An increase in insulin sensitivity and basal beta‐cell function in diabetic subjects treated with pioglitazone in a placebo‐controlled randomized study

Abstract Aims To investigate the effect of treatment with pioglitazone on beta‐cell function and insulin sensitivity in Type 2 diabetes. Methods Thirty subjects with diet‐controlled Type 2 diabetes were randomized to 3 months treatment with pioglitazone ( n = 19) or placebo ( n = 11). All subjects underwent basal sampling for homeostatic model assessment (HOMA), followed by an intravenous glucose tolerance test and hyperglycaemic clamp, followed by an euglycaemic hyperinsulinaemic clamp; at baseline and after treatment. Results All results are expressed as mean ( sem ). Pioglitazone increased basal insulin sensitivity by 24.7% (7.8) HOMA‐%S vs. 2.1% (5.9) in the placebo group ( P = 0.02). Stimulated insulin sensitivity, M/I, increased in the pioglitazone group compared with placebo: +15.1 (2.8) l kg −1 min −1 vs. +3.2 (2.9) l kg −1 min −1 , respectively ( P = 0.009). Pioglitazone increased adiponectin by 39.3 (6.3), ng/ml compared with a decrease of 0.8 (1.3) ng/ml with placebo ( P = 0.00004).
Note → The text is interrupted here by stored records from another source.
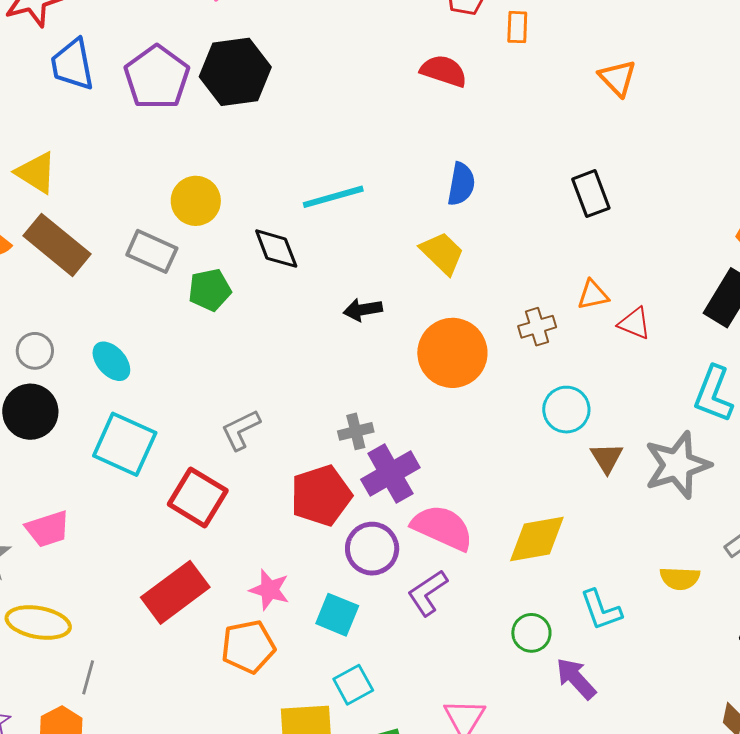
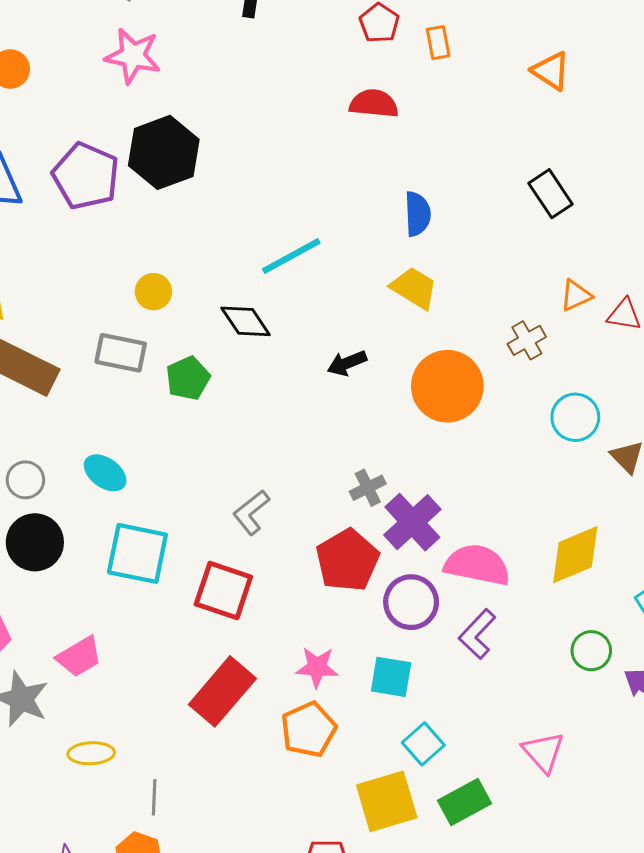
yellow circle: (196, 201) -> (153, 292), size x0.7
yellow ellipse: (38, 622) -> (91, 753), size x0.7

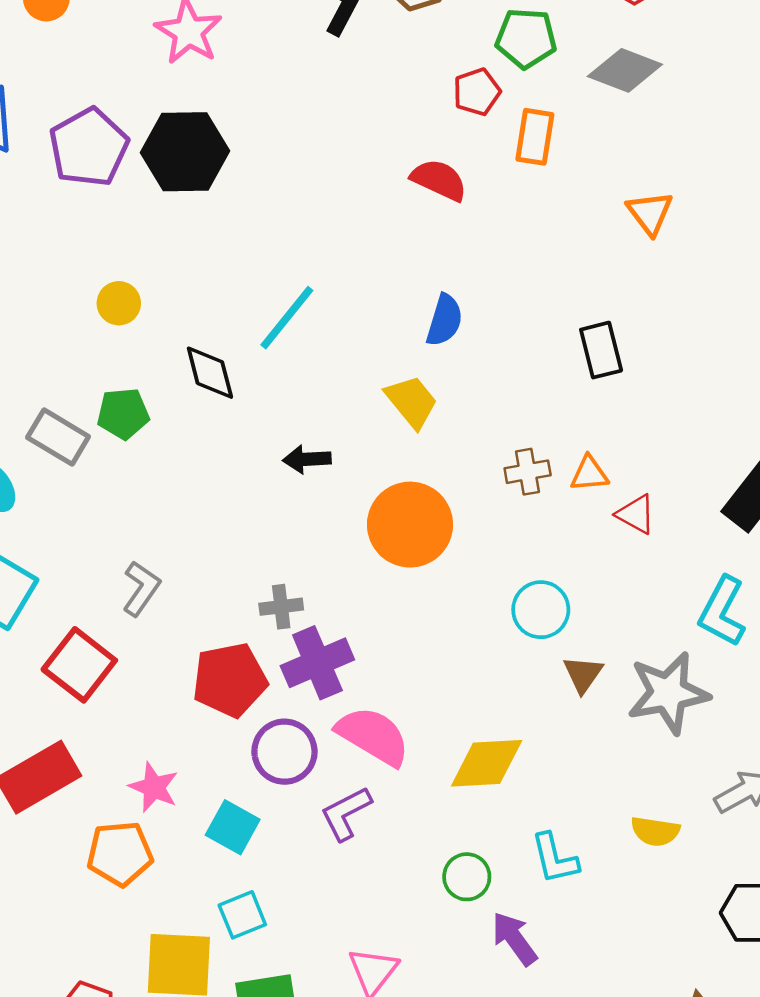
orange rectangle: (438, 43) -> (535, 137), size x1.4
cyan line: (291, 256) -> (287, 318), turned -42
brown cross: (527, 340) -> (528, 472), moved
gray rectangle: (121, 353) -> (58, 437), moved
gray L-shape: (251, 512) -> (141, 588), turned 144

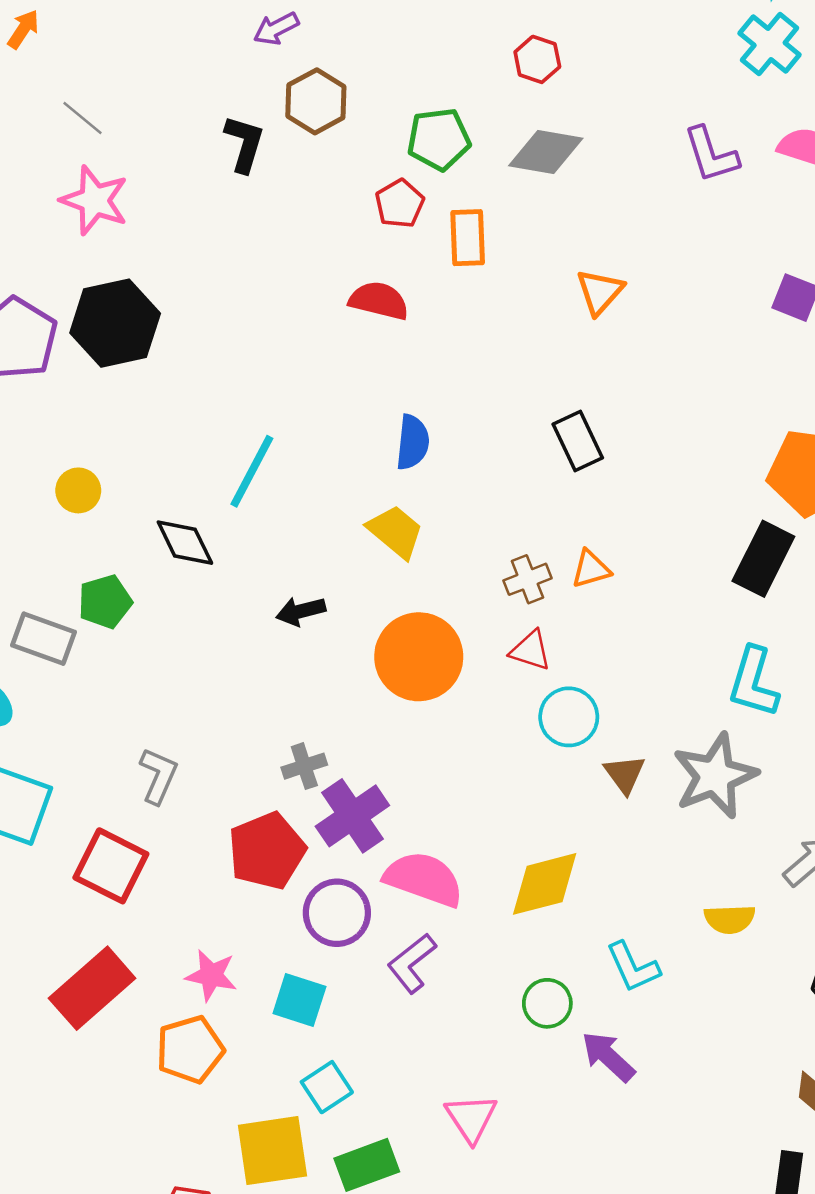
orange triangle: (650, 213) -> (600, 292), turned 30
red triangle: (636, 514) -> (530, 650), moved

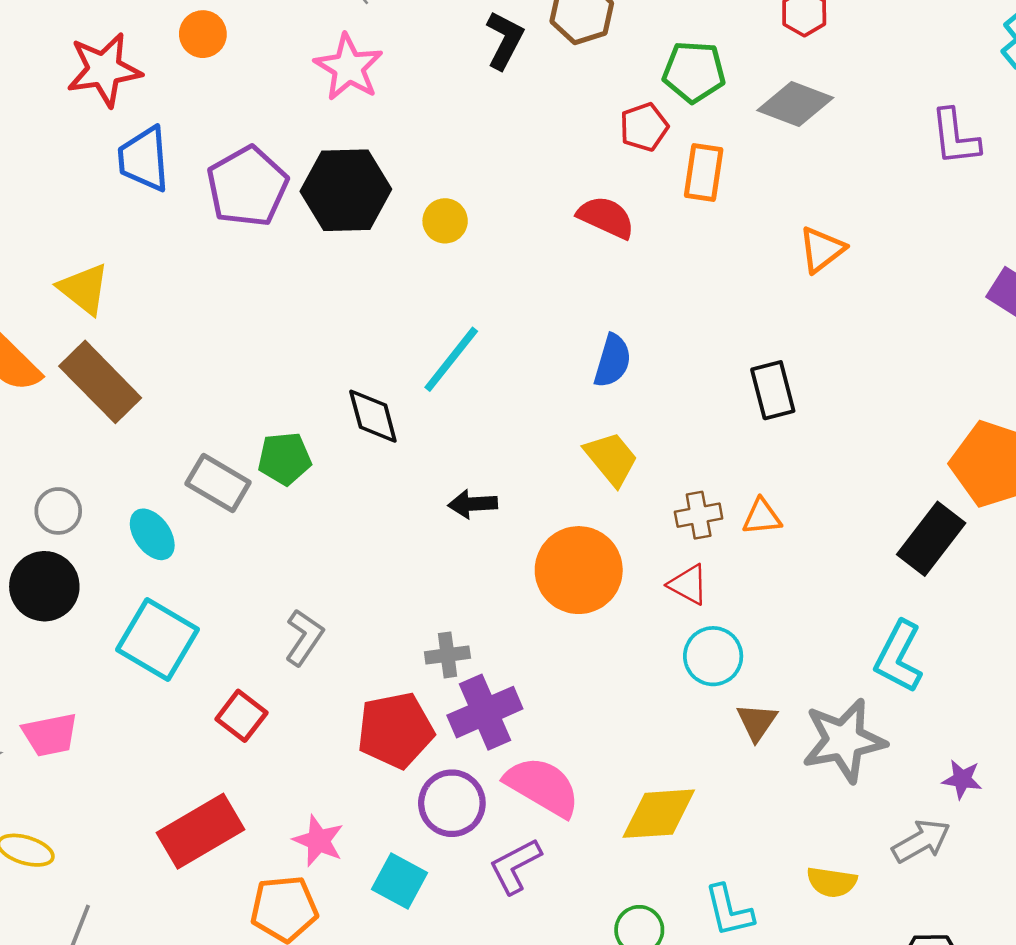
yellow circle: (78, 490) -> (445, 221), moved
yellow trapezoid: (396, 532) -> (611, 459), moved
red square: (111, 866) -> (241, 716), size x0.7

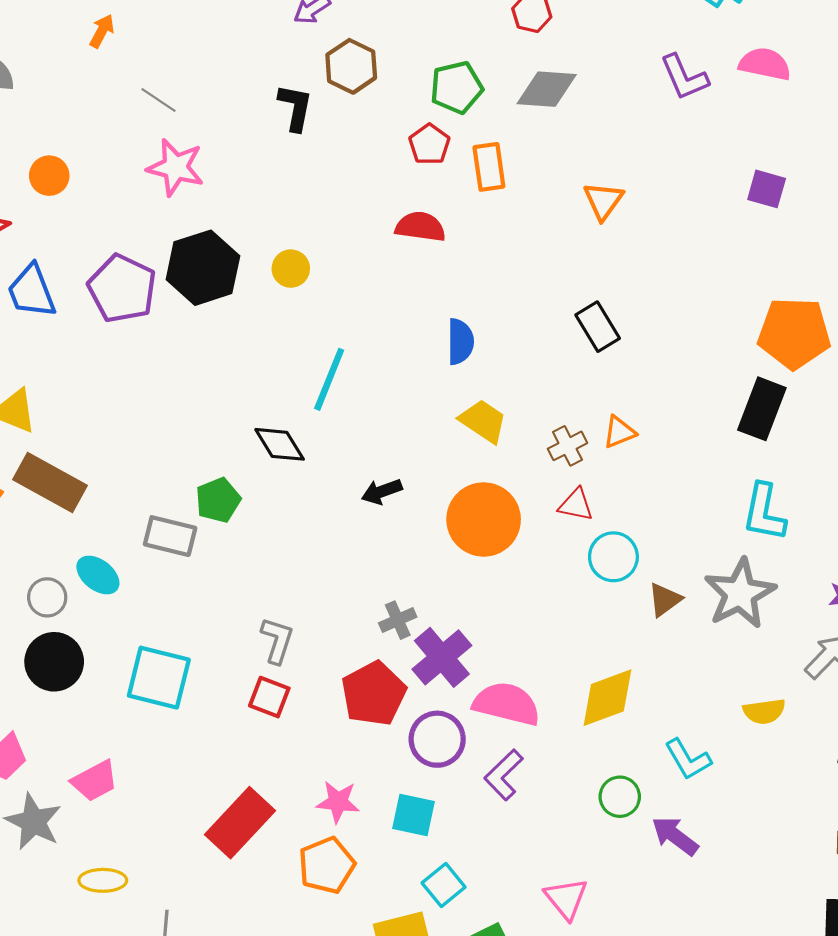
cyan ellipse: (152, 534) -> (98, 575), moved
red square: (241, 716) -> (269, 697), moved
brown triangle: (757, 722) -> (665, 600), turned 36

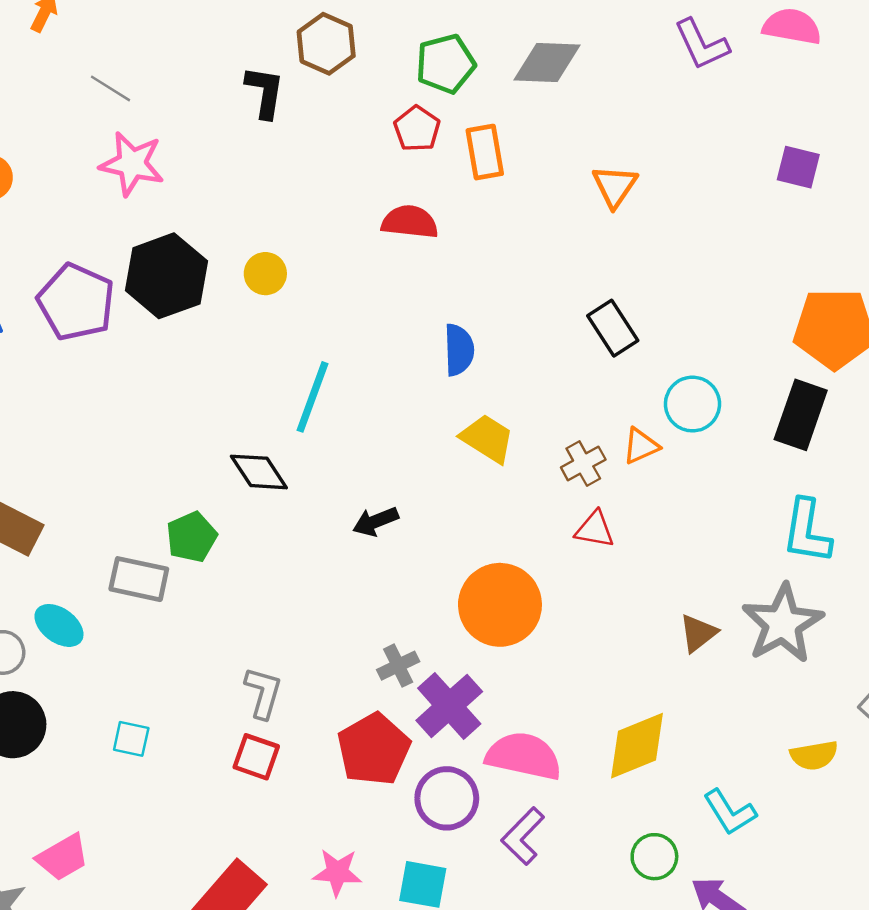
orange circle: (484, 519) -> (500, 605), moved
cyan circle: (613, 557) -> (692, 404), moved
cyan square: (159, 678) -> (131, 739), size x0.5

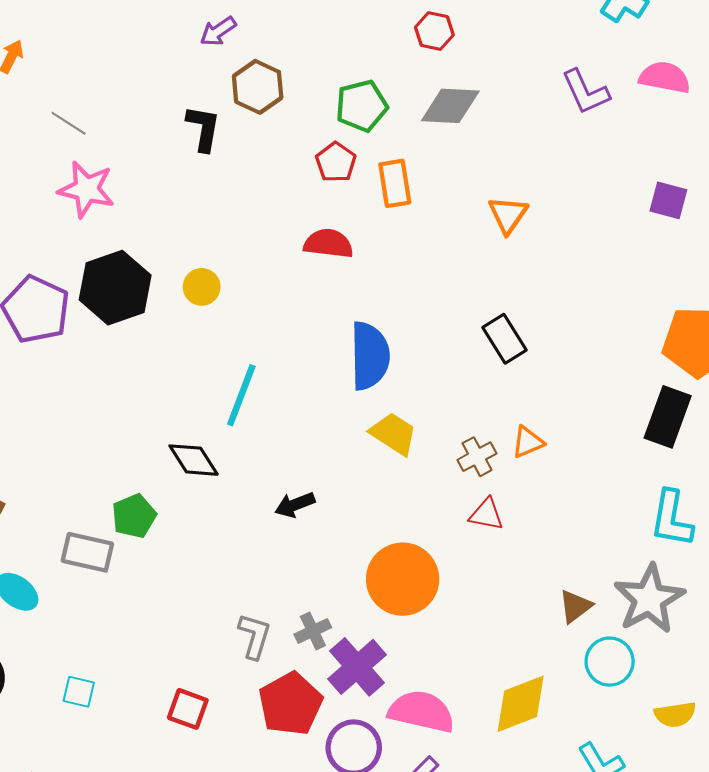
blue semicircle: (459, 350) -> (370, 356), size x1.5
cyan circle: (692, 404) -> (610, 662), moved
gray L-shape: (263, 693) -> (254, 636), moved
HOMA‐%B increased with pioglitazone, +11.5% (4.8) vs. −2.0% (4.8) with placebo ( P = 0.049), but there was no change in stimulated beta‐cell function as determined by hyperglycaemic clamps. There was a significant reduction in the proinsulin/insulin ratio in the pioglitazone group, −0.057 (0.02) compared with placebo, +0.004 (0.02) ( P = 0.03). There was a significant reduction in HbA 1c of 0.6% (0.1) in the pioglitazone group compared with placebo ( P = 0.003). There was no significant weight gain associated with pioglitazone therapy: +0.7 ( sem 0.6) kg vs. +1.1 ( sem 0.5) kg in placebo group ( P = NS). Conclusions Basal beta‐cell function and insulin sensitivity improved following pioglitazone therapy. The improvement in proinsulin to insulin ratio suggests that beta‐cells are under less stress.